#### PROVIDED DATA

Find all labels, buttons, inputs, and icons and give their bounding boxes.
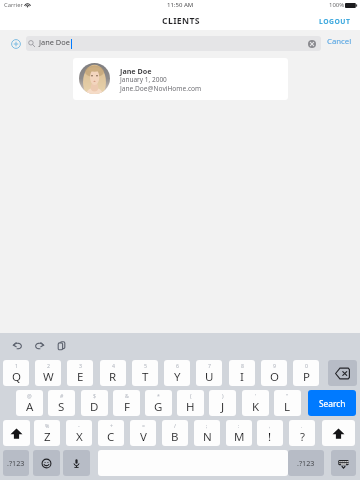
button[interactable]: Undo: [11, 339, 24, 352]
staticText: Carrier: [4, 1, 23, 9]
button[interactable]: ': [242, 390, 269, 416]
button[interactable]: .?123: [288, 450, 324, 476]
staticText: T: [142, 369, 149, 385]
staticText: D: [90, 399, 99, 415]
staticText: Search: [319, 398, 346, 409]
button[interactable]: 4: [100, 360, 126, 386]
button[interactable]: 8: [229, 360, 255, 386]
staticText: I: [240, 369, 244, 385]
staticText: $: [93, 392, 96, 399]
staticText: Jane.Doe@NoviHome.com: [120, 84, 202, 93]
staticText: U: [205, 369, 214, 385]
staticText: 8: [241, 362, 244, 369]
button[interactable]: 3: [67, 360, 93, 386]
staticText: 9: [273, 362, 276, 369]
button[interactable]: Backspace: [328, 360, 357, 386]
staticText: !: [268, 429, 272, 445]
button[interactable]: ): [209, 390, 236, 416]
button[interactable]: Add client: [10, 38, 21, 49]
staticText: ?: [300, 429, 305, 445]
button[interactable]: :: [226, 420, 252, 446]
staticText: Y: [174, 369, 181, 385]
button[interactable]: 9: [261, 360, 287, 386]
staticText: R: [109, 369, 117, 385]
button[interactable]: .: [289, 420, 315, 446]
staticText: ): [222, 392, 224, 399]
staticText: V: [140, 429, 147, 445]
button[interactable]: Search: [308, 390, 356, 416]
button[interactable]: Clear text: [308, 40, 316, 48]
staticText: Jane Doe: [120, 66, 152, 76]
staticText: M: [234, 429, 245, 445]
staticText: X: [76, 429, 83, 445]
staticText: 4: [112, 362, 115, 369]
button[interactable]: Shift: [3, 420, 30, 446]
staticText: 6: [176, 362, 179, 369]
button[interactable]: Jane Doe: [26, 36, 321, 51]
staticText: Cancel: [327, 36, 352, 47]
button[interactable]: 6: [164, 360, 190, 386]
staticText: LOGOUT: [319, 17, 351, 26]
staticText: H: [186, 399, 195, 415]
button[interactable]: *: [145, 390, 172, 416]
staticText: CLIENTS: [162, 15, 200, 27]
button[interactable]: LOGOUT: [319, 17, 351, 26]
button[interactable]: -: [66, 420, 92, 446]
staticText: W: [43, 369, 54, 385]
button[interactable]: ,: [257, 420, 283, 446]
button[interactable]: (: [177, 390, 204, 416]
button[interactable]: 5: [132, 360, 158, 386]
staticText: C: [107, 429, 115, 445]
button[interactable]: @: [16, 390, 43, 416]
staticText: (: [190, 392, 192, 399]
staticText: /: [174, 422, 176, 429]
button[interactable]: ;: [194, 420, 220, 446]
button[interactable]: Redo: [33, 339, 46, 352]
button[interactable]: .?123: [3, 450, 29, 476]
button[interactable]: 0: [293, 360, 319, 386]
staticText: 11:50 AM: [167, 1, 194, 9]
staticText: S: [58, 399, 65, 415]
staticText: January 1, 2000: [120, 75, 167, 84]
button[interactable]: /: [162, 420, 188, 446]
button[interactable]: Jane Doe: [73, 58, 288, 100]
button[interactable]: Cancel: [327, 36, 352, 47]
staticText: F: [124, 399, 130, 415]
staticText: J: [221, 399, 225, 415]
staticText: ,: [269, 422, 271, 429]
button[interactable]: Emoji: [33, 450, 60, 476]
staticText: Q: [12, 369, 21, 385]
button[interactable]: +: [98, 420, 124, 446]
staticText: G: [154, 399, 163, 415]
staticText: .?123: [297, 458, 315, 468]
button[interactable]: %: [34, 420, 60, 446]
button[interactable]: #: [48, 390, 75, 416]
staticText: Jane Doe: [39, 37, 70, 47]
staticText: B: [171, 429, 179, 445]
staticText: 100%: [329, 1, 345, 9]
staticText: .: [301, 422, 303, 429]
staticText: 2: [47, 362, 50, 369]
staticText: +: [110, 422, 113, 429]
button[interactable]: $: [81, 390, 108, 416]
button[interactable]: Paste: [55, 339, 68, 352]
staticText: 5: [144, 362, 147, 369]
staticText: 1: [15, 362, 18, 369]
button[interactable]: ": [274, 390, 301, 416]
staticText: @: [27, 392, 32, 399]
staticText: L: [284, 399, 291, 415]
button[interactable]: =: [130, 420, 156, 446]
button[interactable]: 7: [196, 360, 222, 386]
button[interactable]: &: [113, 390, 140, 416]
staticText: N: [203, 429, 212, 445]
staticText: E: [77, 369, 84, 385]
staticText: P: [303, 369, 310, 385]
button[interactable]: 1: [3, 360, 29, 386]
button[interactable]: Shift: [322, 420, 355, 446]
button[interactable]: 2: [35, 360, 61, 386]
staticText: &: [125, 392, 129, 399]
staticText: -: [78, 422, 80, 429]
button[interactable]: Hide keyboard: [331, 450, 356, 476]
button[interactable]: Dictation: [63, 450, 90, 476]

########

* [AIM OF THE TASK]
All the lines that hold the word "Cancel" must appear in the answer, copied from the records.

* [OUTPUT BELOW]
staticText: Cancel: [327, 36, 352, 47]
button[interactable]: Cancel: [327, 36, 352, 47]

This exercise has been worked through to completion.